** AIM OF THE TASK **
Your task is to transcribe the data in full.

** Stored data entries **
----------
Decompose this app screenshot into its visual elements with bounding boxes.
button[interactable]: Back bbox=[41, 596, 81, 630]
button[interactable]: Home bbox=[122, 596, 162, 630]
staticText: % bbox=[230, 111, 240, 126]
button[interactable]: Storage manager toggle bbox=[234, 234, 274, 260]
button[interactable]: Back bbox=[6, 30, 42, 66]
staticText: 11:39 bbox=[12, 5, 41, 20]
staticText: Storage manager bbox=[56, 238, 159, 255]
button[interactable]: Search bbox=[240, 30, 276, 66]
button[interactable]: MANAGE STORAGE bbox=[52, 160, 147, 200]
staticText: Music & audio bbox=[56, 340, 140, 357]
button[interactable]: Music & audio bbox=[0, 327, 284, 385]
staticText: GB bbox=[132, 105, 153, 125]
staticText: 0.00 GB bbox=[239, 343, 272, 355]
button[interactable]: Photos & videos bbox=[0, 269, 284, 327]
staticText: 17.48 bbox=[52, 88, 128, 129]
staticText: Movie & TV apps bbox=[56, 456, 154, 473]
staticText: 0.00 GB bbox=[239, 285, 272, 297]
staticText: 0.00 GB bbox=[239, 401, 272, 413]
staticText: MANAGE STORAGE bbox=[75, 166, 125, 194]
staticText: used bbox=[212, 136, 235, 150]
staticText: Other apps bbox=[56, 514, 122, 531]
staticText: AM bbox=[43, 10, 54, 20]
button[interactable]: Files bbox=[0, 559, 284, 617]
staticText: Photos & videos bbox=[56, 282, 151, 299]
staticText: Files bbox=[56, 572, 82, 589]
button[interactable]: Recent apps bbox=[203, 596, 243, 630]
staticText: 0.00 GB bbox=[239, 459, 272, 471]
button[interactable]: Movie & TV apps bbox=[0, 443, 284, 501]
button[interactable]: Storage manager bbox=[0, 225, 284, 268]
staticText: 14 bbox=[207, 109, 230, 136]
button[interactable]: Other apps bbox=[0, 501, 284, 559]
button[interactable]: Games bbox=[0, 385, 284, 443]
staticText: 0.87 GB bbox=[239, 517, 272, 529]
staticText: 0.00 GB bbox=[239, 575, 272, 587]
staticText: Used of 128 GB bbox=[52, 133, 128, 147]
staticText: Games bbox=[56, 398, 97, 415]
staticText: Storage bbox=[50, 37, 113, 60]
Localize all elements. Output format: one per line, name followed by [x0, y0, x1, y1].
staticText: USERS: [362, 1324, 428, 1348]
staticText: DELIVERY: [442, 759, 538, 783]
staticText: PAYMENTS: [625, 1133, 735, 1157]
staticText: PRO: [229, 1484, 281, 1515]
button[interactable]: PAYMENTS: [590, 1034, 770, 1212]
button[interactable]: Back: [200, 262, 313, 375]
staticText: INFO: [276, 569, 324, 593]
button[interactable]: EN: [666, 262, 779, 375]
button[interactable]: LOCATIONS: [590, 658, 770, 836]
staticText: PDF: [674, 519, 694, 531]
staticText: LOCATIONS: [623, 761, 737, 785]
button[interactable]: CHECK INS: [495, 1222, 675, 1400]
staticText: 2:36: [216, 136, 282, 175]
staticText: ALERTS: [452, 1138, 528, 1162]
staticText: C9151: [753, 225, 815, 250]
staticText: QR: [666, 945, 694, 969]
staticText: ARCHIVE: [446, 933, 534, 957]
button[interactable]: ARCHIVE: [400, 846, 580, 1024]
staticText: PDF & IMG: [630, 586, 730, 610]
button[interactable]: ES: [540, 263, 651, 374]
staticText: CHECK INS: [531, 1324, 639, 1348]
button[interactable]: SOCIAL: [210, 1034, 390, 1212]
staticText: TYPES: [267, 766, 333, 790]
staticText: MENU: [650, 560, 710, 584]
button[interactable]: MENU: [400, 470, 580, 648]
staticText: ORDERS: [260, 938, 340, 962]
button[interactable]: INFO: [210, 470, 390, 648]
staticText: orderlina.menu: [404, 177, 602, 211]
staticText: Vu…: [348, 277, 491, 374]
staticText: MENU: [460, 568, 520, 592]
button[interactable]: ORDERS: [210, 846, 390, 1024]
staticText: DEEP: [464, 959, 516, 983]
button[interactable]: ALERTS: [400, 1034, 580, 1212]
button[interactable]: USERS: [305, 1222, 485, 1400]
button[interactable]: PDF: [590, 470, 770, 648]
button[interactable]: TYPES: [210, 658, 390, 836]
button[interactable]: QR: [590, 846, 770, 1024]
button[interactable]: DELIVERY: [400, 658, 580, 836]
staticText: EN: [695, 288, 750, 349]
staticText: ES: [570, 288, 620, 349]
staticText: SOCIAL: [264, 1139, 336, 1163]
----------
** ANSWER TO THIS EXERCISE **
Decompose this app screenshot into its visual elements with bounding boxes.
button[interactable]: Back bbox=[41, 596, 81, 630]
button[interactable]: Home bbox=[122, 596, 162, 630]
staticText: % bbox=[230, 111, 240, 126]
button[interactable]: Storage manager toggle bbox=[234, 234, 274, 260]
button[interactable]: Back bbox=[6, 30, 42, 66]
staticText: 11:39 bbox=[12, 5, 41, 20]
staticText: Storage manager bbox=[56, 238, 159, 255]
button[interactable]: Search bbox=[240, 30, 276, 66]
button[interactable]: MANAGE STORAGE bbox=[52, 160, 147, 200]
staticText: Music & audio bbox=[56, 340, 140, 357]
button[interactable]: Music & audio bbox=[0, 327, 284, 385]
staticText: GB bbox=[132, 105, 153, 125]
staticText: 0.00 GB bbox=[239, 343, 272, 355]
button[interactable]: Photos & videos bbox=[0, 269, 284, 327]
staticText: 17.48 bbox=[52, 88, 128, 129]
staticText: Movie & TV apps bbox=[56, 456, 154, 473]
staticText: 0.00 GB bbox=[239, 285, 272, 297]
staticText: 0.00 GB bbox=[239, 401, 272, 413]
staticText: MANAGE STORAGE bbox=[75, 166, 125, 194]
staticText: used bbox=[212, 136, 235, 150]
staticText: Other apps bbox=[56, 514, 122, 531]
staticText: AM bbox=[43, 10, 54, 20]
button[interactable]: Files bbox=[0, 559, 284, 617]
staticText: Photos & videos bbox=[56, 282, 151, 299]
staticText: Files bbox=[56, 572, 82, 589]
button[interactable]: Recent apps bbox=[203, 596, 243, 630]
staticText: 0.00 GB bbox=[239, 459, 272, 471]
button[interactable]: Movie & TV apps bbox=[0, 443, 284, 501]
button[interactable]: Storage manager bbox=[0, 225, 284, 268]
staticText: 14 bbox=[207, 109, 230, 136]
button[interactable]: Other apps bbox=[0, 501, 284, 559]
button[interactable]: Games bbox=[0, 385, 284, 443]
staticText: 0.87 GB bbox=[239, 517, 272, 529]
staticText: 0.00 GB bbox=[239, 575, 272, 587]
staticText: Used of 128 GB bbox=[52, 133, 128, 147]
staticText: Games bbox=[56, 398, 97, 415]
staticText: Storage bbox=[50, 37, 113, 60]
Localize all elements. Output format: one per line, name followed by [x0, y0, x1, y1].
staticText: USERS: [362, 1324, 428, 1348]
staticText: DELIVERY: [442, 759, 538, 783]
staticText: PAYMENTS: [625, 1133, 735, 1157]
staticText: PRO: [229, 1484, 281, 1515]
button[interactable]: PAYMENTS: [590, 1034, 770, 1212]
button[interactable]: Back: [200, 262, 313, 375]
staticText: INFO: [276, 569, 324, 593]
button[interactable]: EN: [666, 262, 779, 375]
button[interactable]: LOCATIONS: [590, 658, 770, 836]
staticText: PDF: [674, 519, 694, 531]
staticText: LOCATIONS: [623, 761, 737, 785]
button[interactable]: CHECK INS: [495, 1222, 675, 1400]
staticText: 2:36: [216, 136, 282, 175]
staticText: ALERTS: [452, 1138, 528, 1162]
staticText: C9151: [753, 225, 815, 250]
staticText: QR: [666, 945, 694, 969]
staticText: ARCHIVE: [446, 933, 534, 957]
button[interactable]: ARCHIVE: [400, 846, 580, 1024]
staticText: PDF & IMG: [630, 586, 730, 610]
button[interactable]: ES: [540, 263, 651, 374]
staticText: CHECK INS: [531, 1324, 639, 1348]
button[interactable]: SOCIAL: [210, 1034, 390, 1212]
staticText: TYPES: [267, 766, 333, 790]
staticText: MENU: [650, 560, 710, 584]
button[interactable]: MENU: [400, 470, 580, 648]
staticText: ORDERS: [260, 938, 340, 962]
button[interactable]: INFO: [210, 470, 390, 648]
staticText: orderlina.menu: [404, 177, 602, 211]
staticText: Vu…: [348, 277, 491, 374]
staticText: MENU: [460, 568, 520, 592]
button[interactable]: ORDERS: [210, 846, 390, 1024]
staticText: DEEP: [464, 959, 516, 983]
button[interactable]: ALERTS: [400, 1034, 580, 1212]
button[interactable]: USERS: [305, 1222, 485, 1400]
button[interactable]: PDF: [590, 470, 770, 648]
button[interactable]: TYPES: [210, 658, 390, 836]
button[interactable]: QR: [590, 846, 770, 1024]
button[interactable]: DELIVERY: [400, 658, 580, 836]
staticText: EN: [695, 288, 750, 349]
staticText: ES: [570, 288, 620, 349]
staticText: SOCIAL: [264, 1139, 336, 1163]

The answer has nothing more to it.